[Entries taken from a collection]
*** Begin section ***
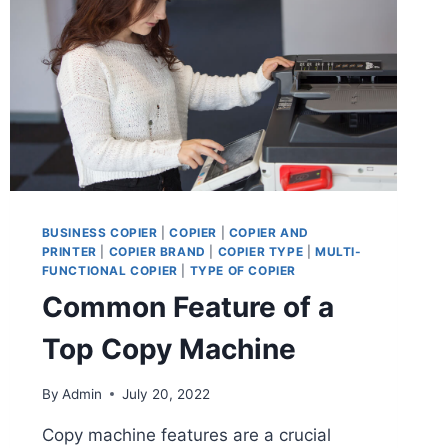
BUSINESS COPIER
|
COPIER
|
COPIER AND
PRINTER
|
COPIER BRAND
|
COPIER TYPE
|
MULTI-
FUNCTIONAL COPIER
|
TYPE OF COPIER
Common Feature of a
Top Copy Machine
By
Admin
July 20, 2022
Copy machine features are a crucial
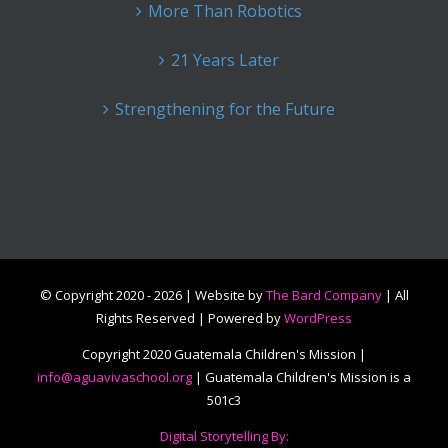
More Than Robotics
21 Years Later
Strengthening for the Future
© Copyright 2020 -
2026 | Website by
The Bard Company
| All
Rights Reserved | Powered by
WordPress
Copyright 2020 Guatemala Children's Mission |
info@aguavivaschool.org
| Guatemala Children's Mission is a
501c3
Digital Storytelling By:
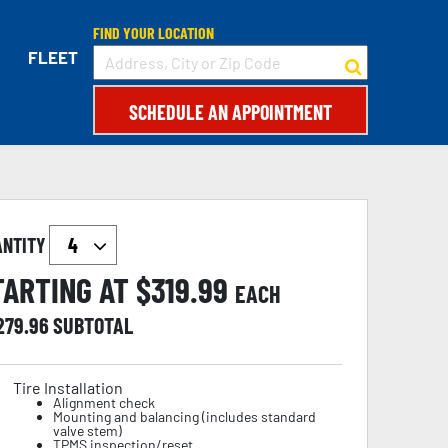
FIND YOUR LOCATION
FLEET
SCHEDULE AN APPOINTMENT
ANTITY
TARTING AT $
319.99
EACH
,279.96
SUBTOTAL
Tire Installation
Alignment check
Mounting and balancing (includes standard
valve stem)
TPMS inspection/reset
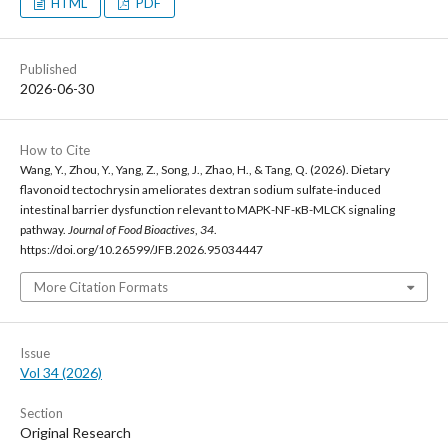
HTML
PDF
Published
2026-06-30
How to Cite
Wang, Y., Zhou, Y., Yang, Z., Song, J., Zhao, H., & Tang, Q. (2026). Dietary
flavonoid tectochrysin ameliorates dextran sodium sulfate-induced
intestinal barrier dysfunction relevant to MAPK-NF-κB-MLCK signaling
pathway.
Journal of Food Bioactives
,
34
.
https://doi.org/10.26599/JFB.2026.95034447
More Citation Formats
Issue
Vol 34 (2026)
Section
Original Research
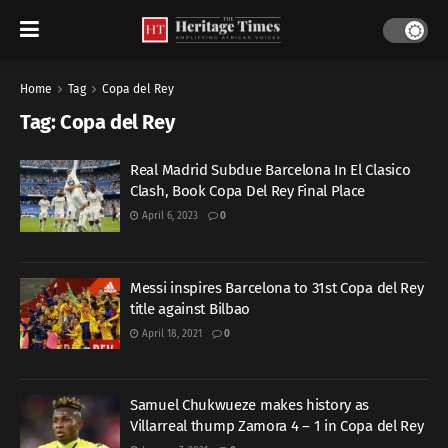
Home
Tag
Copa del Rey
Tag:
Copa del Rey
Real Madrid Subdue Barcelona In El Clasico
Clash, Book Copa Del Rey Final Place
April 6, 2023
0
Messi inspires Barcelona to 31st Copa del Rey
title against Bilbao
April 18, 2021
0
Samuel Chukwueze makes history as
Villarreal thump Zamora 4 – 1 in Copa del Rey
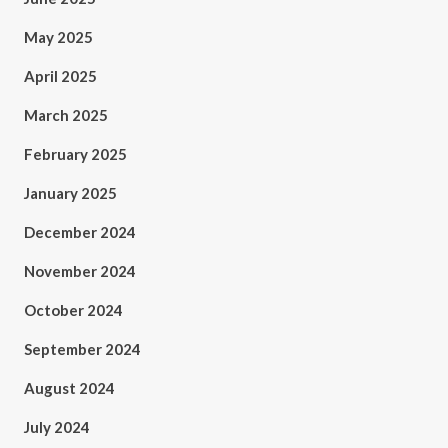
May 2025
April 2025
March 2025
February 2025
January 2025
December 2024
November 2024
October 2024
September 2024
August 2024
July 2024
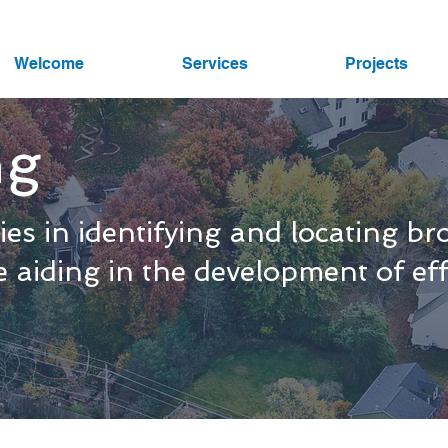
Welcome
Services
Projects
ng
es in identifying and locating b
le aiding in the development of e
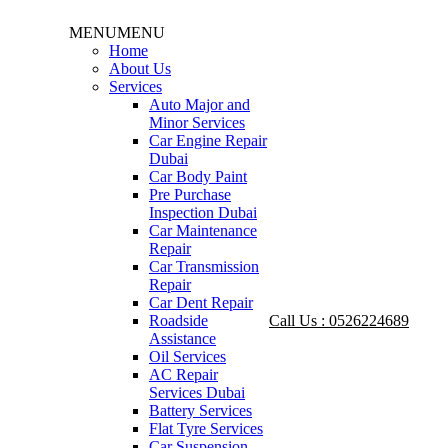
MENU
MENU
Home
About Us
Services
Auto Major and
Minor Services
Car Engine Repair
Dubai
Car Body Paint
Pre Purchase
Inspection Dubai
Car Maintenance
Repair
Car Transmission
Repair
Car Dent Repair
Roadside
Call Us : 0526224689
Assistance
Oil Services
AC Repair
Services Dubai
Battery Services
Flat Tyre Services
Car Suspension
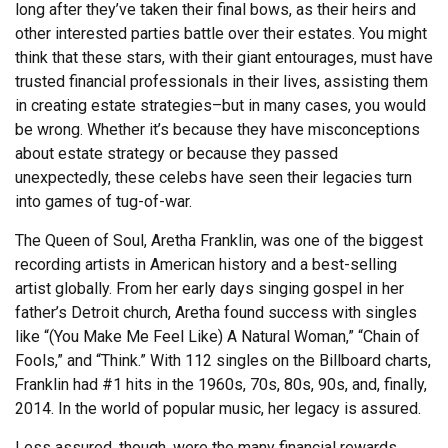
long after they’ve taken their final bows, as their heirs and
other interested parties battle over their estates. You might
think that these stars, with their giant entourages, must have
trusted financial professionals in their lives, assisting them
in creating estate strategies–but in many cases, you would
be wrong. Whether it’s because they have misconceptions
about estate strategy or because they passed
unexpectedly, these celebs have seen their legacies turn
into games of tug-of-war.
The Queen of Soul, Aretha Franklin, was one of the biggest
recording artists in American history and a best-selling
artist globally. From her early days singing gospel in her
father’s Detroit church, Aretha found success with singles
like “(You Make Me Feel Like) A Natural Woman,” “Chain of
Fools,” and “Think.” With 112 singles on the Billboard charts,
Franklin had #1 hits in the 1960s, 70s, 80s, 90s, and, finally,
2014. In the world of popular music, her legacy is assured.
Less assured, though, were the many financial rewards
*** End section ***
» **What is expected**: Gather from the entries above all lines that include the string "have".

» **Finished task**:
think that these stars, with their giant entourages, must have
be wrong. Whether it’s because they have misconceptions
unexpectedly, these celebs have seen their legacies turn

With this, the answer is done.